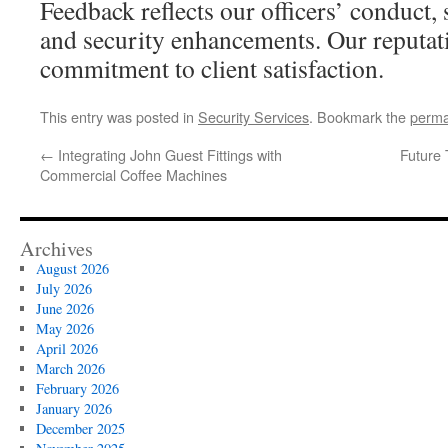
Feedback reflects our officers’ conduct, 
and security enhancements. Our reputati
commitment to client satisfaction.
This entry was posted in
Security Services
. Bookmark the
perma
←
Integrating John Guest Fittings with
Future 
Commercial Coffee Machines
Archives
August 2026
July 2026
June 2026
May 2026
April 2026
March 2026
February 2026
January 2026
December 2025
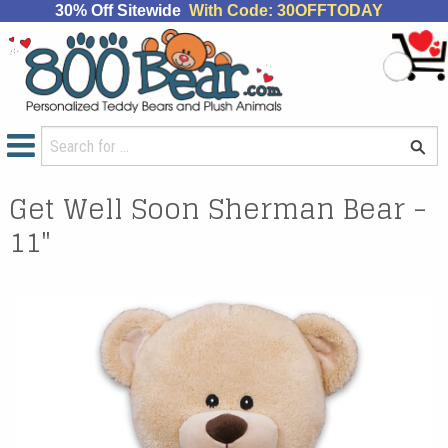
30% Off Sitewide
With Code: 30OFFTODAY
Get Well Soon Sherman Bear -
11"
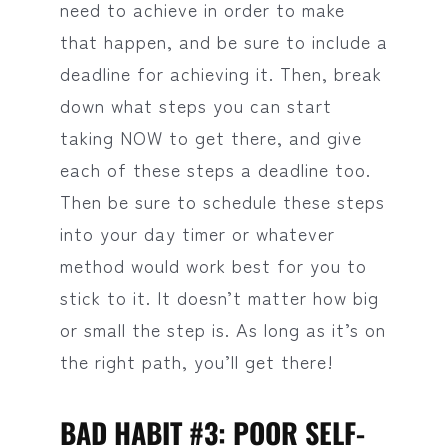
need to achieve in order to make
that happen, and be sure to include a
deadline for achieving it. Then, break
down what steps you can start
taking NOW to get there, and give
each of these steps a deadline too.
Then be sure to schedule these steps
into your day timer or whatever
method would work best for you to
stick to it. It doesn’t matter how big
or small the step is. As long as it’s on
the right path, you’ll get there!
BAD HABIT #3: POOR SELF-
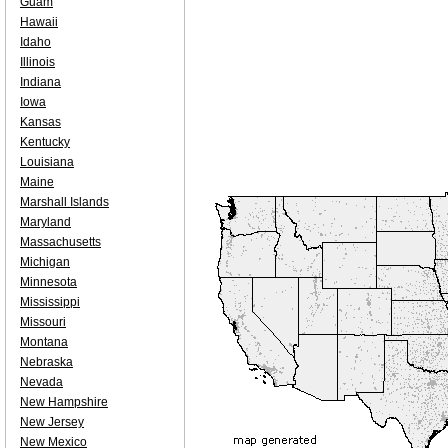
Guam
Hawaii
Idaho
Illinois
Indiana
Iowa
Kansas
Kentucky
Louisiana
Maine
Marshall Islands
Maryland
Massachusetts
Michigan
Minnesota
Mississippi
Missouri
Montana
Nebraska
Nevada
New Hampshire
New Jersey
New Mexico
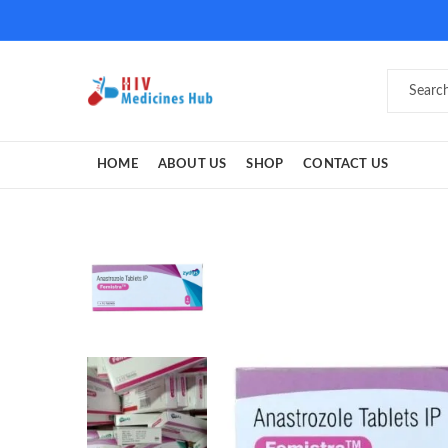
HOME
ABOUT US
SHOP
CONTACT US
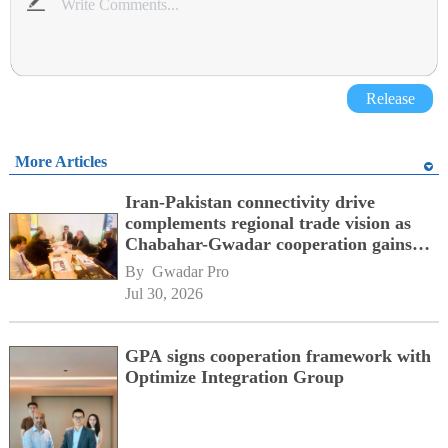
Release
More Articles
Iran-Pakistan connectivity drive
complements regional trade vision as
Chabahar-Gwadar cooperation gains
momentum alongside China's BRI
By 
Gwadar Pro
network
Jul 30, 2026
GPA signs cooperation framework with
Optimize Integration Group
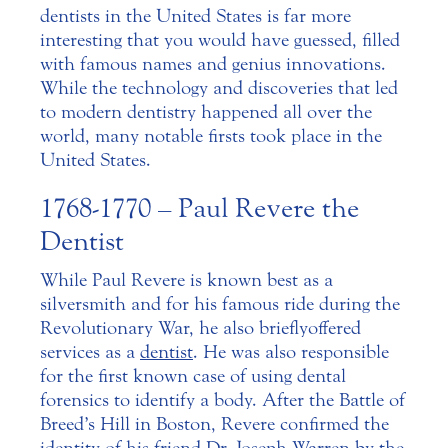
dentists in the United States is far more
interesting that you would have guessed, filled
with famous names and genius innovations.
While the technology and discoveries that led
to modern dentistry happened all over the
world, many notable firsts took place in the
United States.
1768-1770 – Paul Revere the
Dentist
While Paul Revere is known best as a
silversmith and for his famous ride during the
Revolutionary War, he also briefly offered
services as a
dentist
. He was also responsible
for the first known case of using dental
forensics to identify a body. After the Battle of
Breed’s Hill in Boston, Revere confirmed the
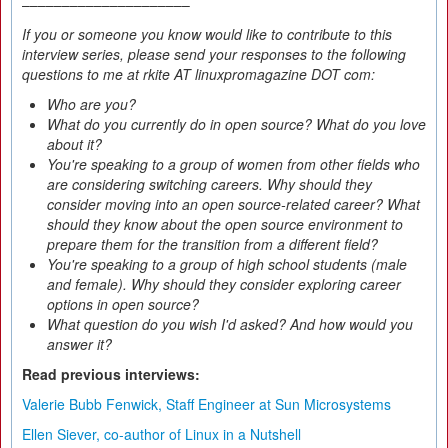
–––––––––––––––––––––
If you or someone you know would like to contribute to this
interview series, please send your responses to the following
questions to me at rkite AT linuxpromagazine DOT com:
Who are you?
What do you currently do in open source? What do you love
about it?
You're speaking to a group of women from other fields who
are considering switching careers. Why should they
consider moving into an open source-related career? What
should they know about the open source environment to
prepare them for the transition from a different field?
You're speaking to a group of high school students (male
and female). Why should they consider exploring career
options in open source?
What question do you wish I'd asked? And how would you
answer it?
Read previous interviews:
Valerie Bubb Fenwick, Staff Engineer at Sun Microsystems
Ellen Siever, co-author of Linux in a Nutshell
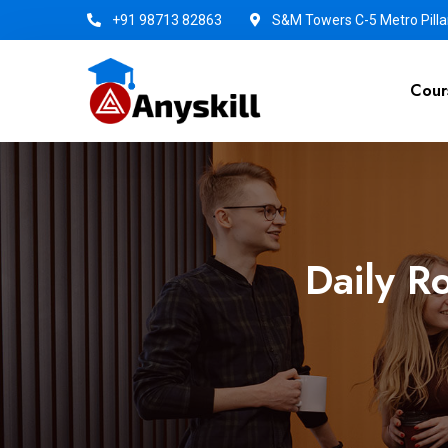
+91 98713 82863
S&M Towers C-5 Metro Pillar
Cour
Daily R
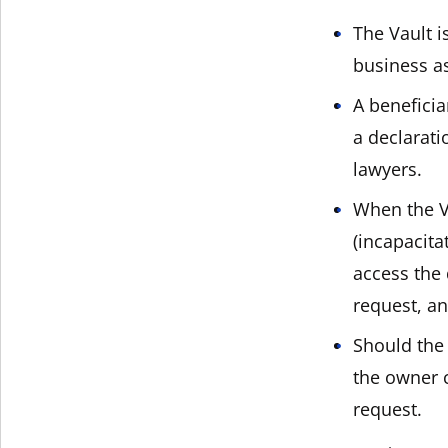
The Vault i
business a
A benefici
a declarati
lawyers.
When the Va
(incapacita
access the
request, an
Should the 
the owner 
request.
============
- [Work order]: Copy here each line of the preceding records with "While" in it.

- [Output of the task]:
While the technology and discoveries that led
While Paul Revere is known best as a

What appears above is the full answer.